● **What this task involves**
The records that follow must be repeated exactly, minus the images.
=== Section Start ===
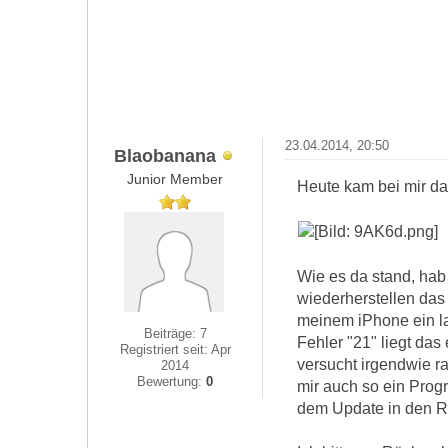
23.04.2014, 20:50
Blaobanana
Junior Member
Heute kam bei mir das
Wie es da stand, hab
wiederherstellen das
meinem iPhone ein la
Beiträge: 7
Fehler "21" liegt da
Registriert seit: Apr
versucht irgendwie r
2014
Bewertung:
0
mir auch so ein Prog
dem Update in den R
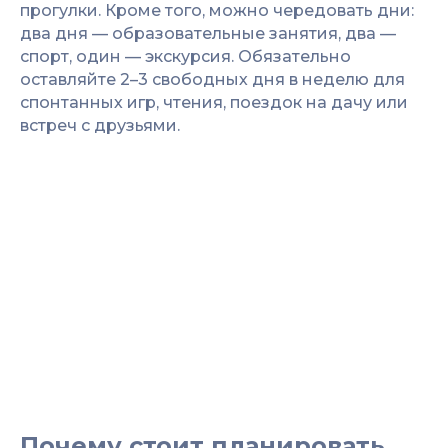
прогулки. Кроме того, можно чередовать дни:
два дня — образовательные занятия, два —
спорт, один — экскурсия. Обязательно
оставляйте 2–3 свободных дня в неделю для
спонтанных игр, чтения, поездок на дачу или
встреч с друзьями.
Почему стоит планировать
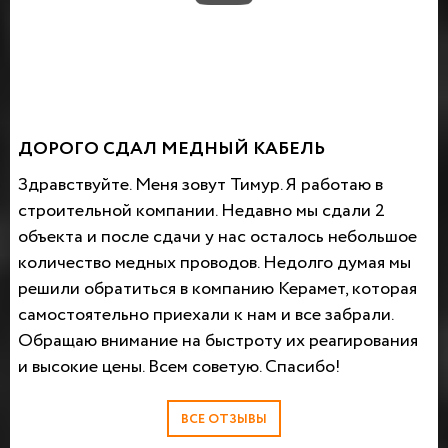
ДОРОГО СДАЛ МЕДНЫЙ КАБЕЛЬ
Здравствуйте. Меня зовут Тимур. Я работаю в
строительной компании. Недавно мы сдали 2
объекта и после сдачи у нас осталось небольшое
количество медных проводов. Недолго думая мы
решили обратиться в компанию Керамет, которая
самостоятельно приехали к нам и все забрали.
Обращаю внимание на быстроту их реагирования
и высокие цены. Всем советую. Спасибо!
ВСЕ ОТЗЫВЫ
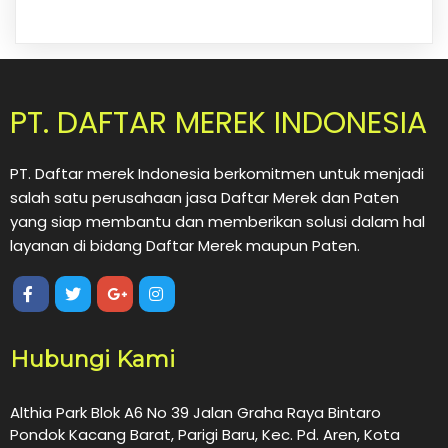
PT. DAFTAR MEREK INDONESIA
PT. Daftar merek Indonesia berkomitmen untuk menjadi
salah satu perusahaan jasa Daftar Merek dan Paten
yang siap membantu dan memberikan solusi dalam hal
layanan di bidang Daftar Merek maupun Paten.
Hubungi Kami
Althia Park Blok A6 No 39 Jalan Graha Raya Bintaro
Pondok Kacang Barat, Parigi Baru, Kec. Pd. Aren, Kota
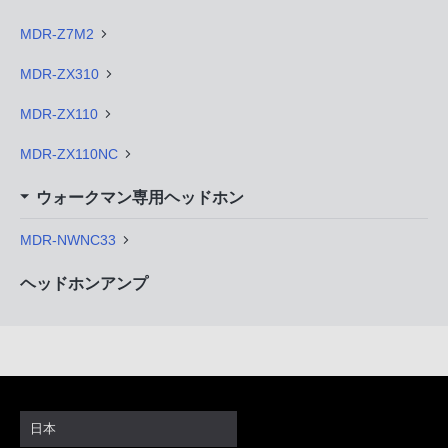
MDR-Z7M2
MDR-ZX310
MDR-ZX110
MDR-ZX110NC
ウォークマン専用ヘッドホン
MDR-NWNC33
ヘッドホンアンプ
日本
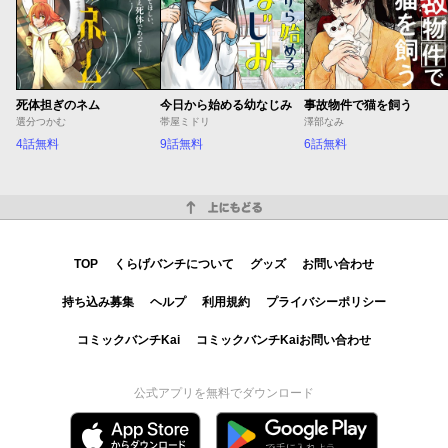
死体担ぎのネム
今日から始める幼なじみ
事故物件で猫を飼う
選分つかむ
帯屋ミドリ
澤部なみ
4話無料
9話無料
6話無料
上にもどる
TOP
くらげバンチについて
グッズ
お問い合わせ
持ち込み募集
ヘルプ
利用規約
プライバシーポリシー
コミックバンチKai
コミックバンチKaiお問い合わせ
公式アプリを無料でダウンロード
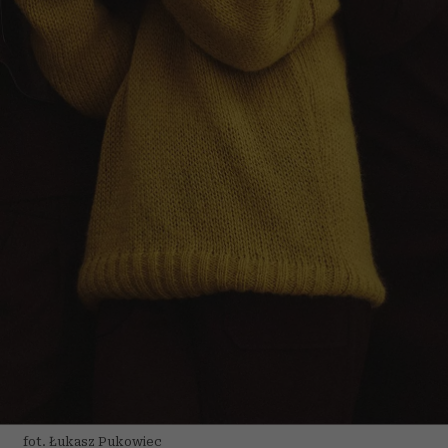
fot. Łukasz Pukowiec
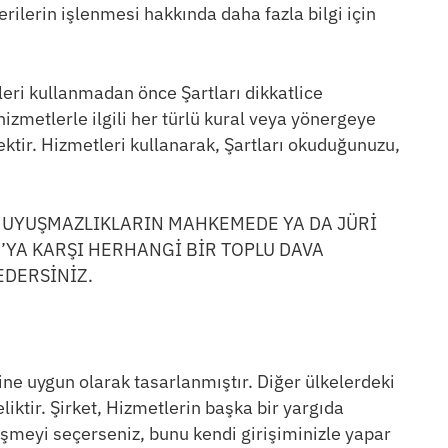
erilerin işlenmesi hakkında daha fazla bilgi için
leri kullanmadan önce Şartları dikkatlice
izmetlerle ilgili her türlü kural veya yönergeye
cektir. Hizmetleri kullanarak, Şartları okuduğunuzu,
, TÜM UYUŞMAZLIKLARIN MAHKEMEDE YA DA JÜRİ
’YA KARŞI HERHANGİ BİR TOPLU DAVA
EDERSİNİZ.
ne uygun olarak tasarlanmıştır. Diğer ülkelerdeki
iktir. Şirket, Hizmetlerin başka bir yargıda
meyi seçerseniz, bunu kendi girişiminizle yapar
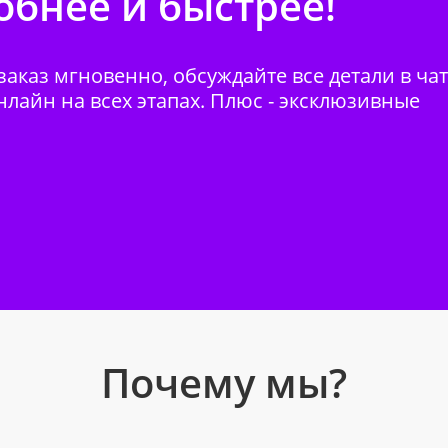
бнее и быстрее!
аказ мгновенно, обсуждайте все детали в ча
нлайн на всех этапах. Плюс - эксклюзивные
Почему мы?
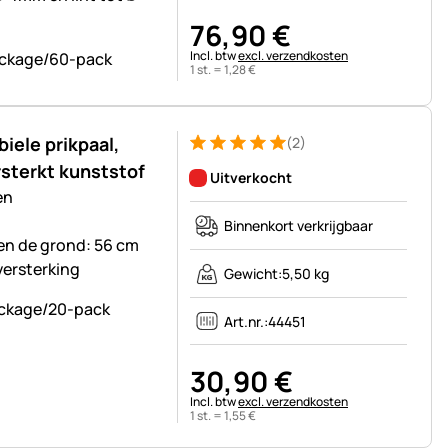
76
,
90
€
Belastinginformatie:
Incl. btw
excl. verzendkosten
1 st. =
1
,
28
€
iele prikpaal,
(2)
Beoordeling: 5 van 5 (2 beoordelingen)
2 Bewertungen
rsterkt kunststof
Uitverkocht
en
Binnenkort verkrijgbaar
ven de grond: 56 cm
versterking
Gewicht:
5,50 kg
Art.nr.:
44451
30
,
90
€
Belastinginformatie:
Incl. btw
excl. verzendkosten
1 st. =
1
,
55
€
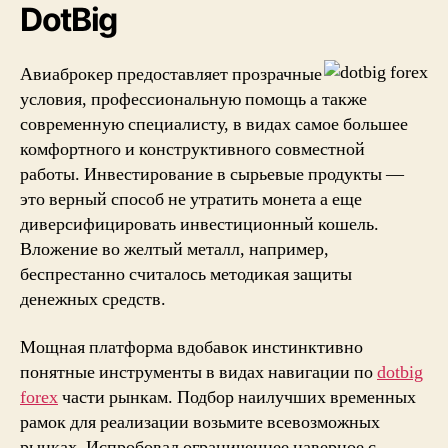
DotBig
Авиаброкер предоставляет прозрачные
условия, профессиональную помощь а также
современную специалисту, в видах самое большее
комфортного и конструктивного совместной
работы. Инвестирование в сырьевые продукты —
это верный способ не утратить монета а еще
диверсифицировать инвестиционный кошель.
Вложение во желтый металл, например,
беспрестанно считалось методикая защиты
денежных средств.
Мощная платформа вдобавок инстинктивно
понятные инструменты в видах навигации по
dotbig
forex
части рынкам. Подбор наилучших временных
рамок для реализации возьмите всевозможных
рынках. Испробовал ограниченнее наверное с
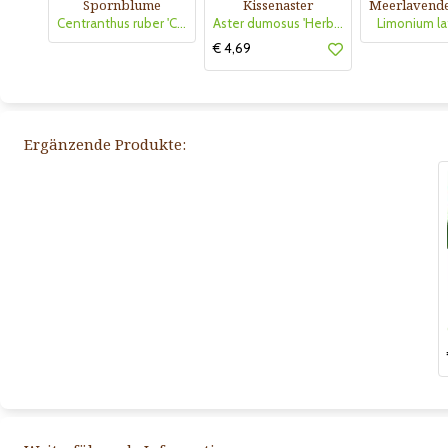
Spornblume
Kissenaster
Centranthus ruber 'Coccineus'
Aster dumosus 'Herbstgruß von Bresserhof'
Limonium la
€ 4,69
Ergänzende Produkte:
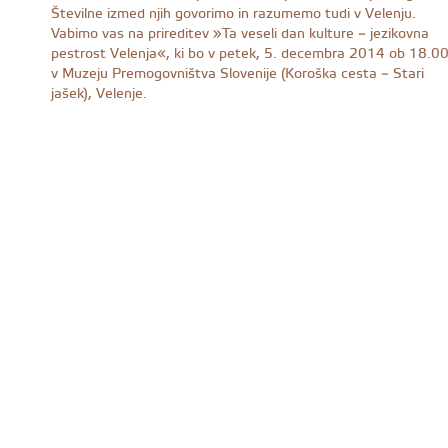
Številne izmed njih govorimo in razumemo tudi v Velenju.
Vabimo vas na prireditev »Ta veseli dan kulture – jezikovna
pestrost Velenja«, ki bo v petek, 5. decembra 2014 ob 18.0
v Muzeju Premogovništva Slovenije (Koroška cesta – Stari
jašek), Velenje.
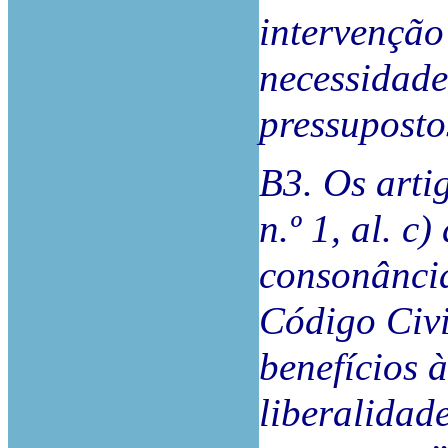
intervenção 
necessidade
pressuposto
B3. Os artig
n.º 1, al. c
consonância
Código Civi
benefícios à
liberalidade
=== Section End ===
● **Solution to this task**
23.04.2014, 20:50
Blaobanana
Junior Member
Heute kam bei mir das
Wie es da stand, hab
wiederherstellen das
meinem iPhone ein la
Beiträge: 7
Fehler "21" liegt da
Registriert seit: Apr
versucht irgendwie r
2014
Bewertung:
0
mir auch so ein Prog
dem Update in den R
прогулки. Кроме того, можно чередовать дни:
два дня — образовательные занятия, два —
спорт, один — экскурсия. Обязательно
оставляйте 2–3 свободных дня в неделю для
спонтанных игр, чтения, поездок на дачу или
встреч с друзьями.
Почему стоит планировать
ДОРОГО СДАЛ МЕДНЫЙ КАБЕЛЬ
Здравствуйте. Меня зовут Тимур. Я работаю в
строительной компании. Недавно мы сдали 2
объекта и после сдачи у нас осталось небольшое
количество медных проводов. Недолго думая мы
решили обратиться в компанию Керамет, которая
самостоятельно приехали к нам и все забрали.
Обращаю внимание на быстроту их реагирования
и высокие цены. Всем советую. Спасибо!
ВСЕ ОТЗЫВЫ
PT. DAFTAR MEREK INDONESIA
PT. Daftar merek Indonesia berkomitmen untuk menjadi
salah satu perusahaan jasa Daftar Merek dan Paten
yang siap membantu dan memberikan solusi dalam hal
layanan di bidang Daftar Merek maupun Paten.
Hubungi Kami
Althia Park Blok A6 No 39 Jalan Graha Raya Bintaro
Pondok Kacang Barat, Parigi Baru, Kec. Pd. Aren, Kota
MDR-Z7M2
MDR-ZX310
MDR-ZX110
MDR-ZX110NC
ウォークマン専用ヘッドホン
MDR-NWNC33
ヘッドホンアンプ
日本
死体担ぎのネム
今日から始める幼なじみ
事故物件で猫を飼う
選分つかむ
帯屋ミドリ
澤部なみ
4話無料
9話無料
6話無料
上にもどる
TOP
くらげバンチについて
グッズ
お問い合わせ
持ち込み募集
ヘルプ
利用規約
プライバシーポリシー
コミックバンチKai
コミックバンチKaiお問い合わせ
公式アプリを無料でダウンロード
fot. Łukasz Pukowiec
erilerin işlenmesi hakkında daha fazla bilgi için
leri kullanmadan önce Şartları dikkatlice
izmetlerle ilgili her türlü kural veya yönergeye
cektir. Hizmetleri kullanarak, Şartları okuduğunuzu,
, TÜM UYUŞMAZLIKLARIN MAHKEMEDE YA DA JÜRİ
’YA KARŞI HERHANGİ BİR TOPLU DAVA
EDERSİNİZ.
ne uygun olarak tasarlanmıştır. Diğer ülkelerdeki
iktir. Şirket, Hizmetlerin başka bir yargıda
meyi seçerseniz, bunu kendi girişiminizle yapar
бнее и быстрее!
аказ мгновенно, обсуждайте все детали в ча
нлайн на всех этапах. Плюс - эксклюзивные
Почему мы?
76
,
90
€
Belastinginformatie:
Incl. btw
excl. verzendkosten
1 st. =
1
,
28
€
iele prikpaal,
(2)
Beoordeling: 5 van 5 (2 beoordelingen)
2 Bewertungen
rsterkt kunststof
Uitverkocht
en
Binnenkort verkrijgbaar
ven de grond: 56 cm
versterking
Gewicht:
5,50 kg
Art.nr.:
44451
30
,
90
€
Belastinginformatie:
Incl. btw
excl. verzendkosten
1 st. =
1
,
55
€
DotBig
Авиаброкер предоставляет прозрачные
условия, профессиональную помощь а также
современную специалисту, в видах самое большее
комфортного и конструктивного совместной
работы. Инвестирование в сырьевые продукты —
это верный способ не утратить монета а еще
диверсифицировать инвестиционный кошель.
Вложение во желтый металл, например,
беспрестанно считалось методикая защиты
денежных средств.
Мощная платформа вдобавок инстинктивно
понятные инструменты в видах навигации по
dotbig
forex
части рынкам. Подбор наилучших временных
рамок для реализации возьмите всевозможных
рынках. Испробовал ограниченнее наверное с
Spornblume
Kissenaster
Centranthus ruber 'Coccineus'
Aster dumosus 'Herbstgruß von Bresserhof'
Limonium la
€ 4,69
Ergänzende Produkte:
Številne izmed njih govorimo in razumemo tudi v Velenju.
Vabimo vas na prireditev »Ta veseli dan kulture – jezikovna
pestrost Velenja«, ki bo v petek, 5. decembra 2014 ob 18.0
v Muzeju Premogovništva Slovenije (Koroška cesta – Stari
jašek), Velenje.
intervenção 
necessidade
pressuposto
B3. Os artig
n.º 1, al. c
consonância
Código Civi
benefícios à
liberalidade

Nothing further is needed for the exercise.